Em “Nossa Cidade”, de José Carlos Marão, conhecemos a história da cidade Conceição de Mato Dentro, interior de Minas Gerais. Na verdade, uma amostra da vida diária de quem vive afastado e nos anos 60, onde ainda não existia nem televisão. Escrita para a Revista Realidade, edição nº 07 de 1966, a reportagem retrata um dia comum da vida de muitos moradores, ou nem tanto. Já que estavam se preparando para “o sábado”, assim é retratado pelo autor com muito suspense, um dia especial na pequena Conceição.

A trama aborda aspectos do dia a dia de personagens principais e importantes para o funcionamento da cidade. Não só contar como vivem e os costumes, mas entrar na vida íntima de cada morador, como se fosse um próprio contador de histórias, ou até mesmo aquela vizinha que cuida da vida de todos no bairro. O autor decidiu retratar como um conto aquela sexta-feira intrigante. Detalhadamente, ordena suas falas pela cronologia, adjetivando aspectos como, por exemplo, o soldado Geraldo que estava na avenida, “gordo, bigodudo e imponente, andando para baixo e para cima, policiando, preocupado com o sábado, se daria muito serviço ou não”.

O conto de Marão, podemos assim dizer, é uma obra jornalística de jornalismo que demonstra o quão aguçado é o seu perceber. Viver aquele dia de sexta na cidade o fez conhecer muitos personagens. O autor percorre um trajeto pela cidade e a cada momento importante faz uma parada para citar algum morador interessante, na verdade a sociedade faz a imagem do seu local.

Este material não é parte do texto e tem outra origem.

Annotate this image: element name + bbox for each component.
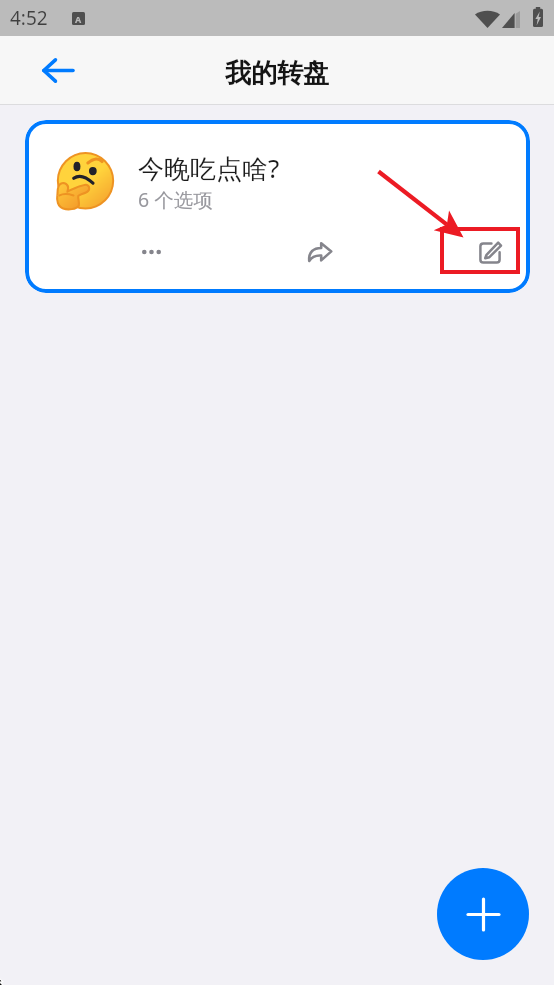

A literatura lhe concedeu a oportunidade de gerar aspectos importantes sobre cada um deles, do mestre Zé Júlio que acordada cedinho todos os dias para ver se o relógio da matriz funcionava direito, ao senhor prefeito da cidade que provocou o maior tumulto de sexta para sábado.

A narrativa perpassa um trajeto diário de pré-evento, cada subtítulo possui grande significado para que os leitores possam seguir o mesmo caminho. É como se o autor fosse aceito pela cidade e junto com as palavras escritas por ele, todos aqueles que leriam sua reportagem. Todos tão bem recebidos pela Conceição de Mato Dentro. Quem lê se entrega ao dia de sábado, expectativa é a palavra para descrever a história e a sensação que ela provoca. Até parece ficção, o autor nos convidou para essa sensação, todo leitor gostaria de ter vivenciado essa data, o casamento de Eliana, filha do prefeito com Zanoni, funcionário da agência local do Banco do Brasil.

É muito interessante como nos anos 60 existiu história tão bem contada. Transpassa o jornalismo habitual de 2018. Uma reportagem contada em forma de conto, a própria literatura em uma Revista. O texto serve de auxílio para aqueles que possuem problemas ao retratar com mais literalidade, uma fala mais teatral, a história de alguém. Um relatório jamais fixaria leitor algum como este.

Percebe-se um ato de representatividade, não só apenas contar, mas vivenciar, existir no que você mesmo está propondo aos outros. O papel de José Carlos Marão é um ensinamento aos próximos jornalistas, construa uma história em que você seja personagem também.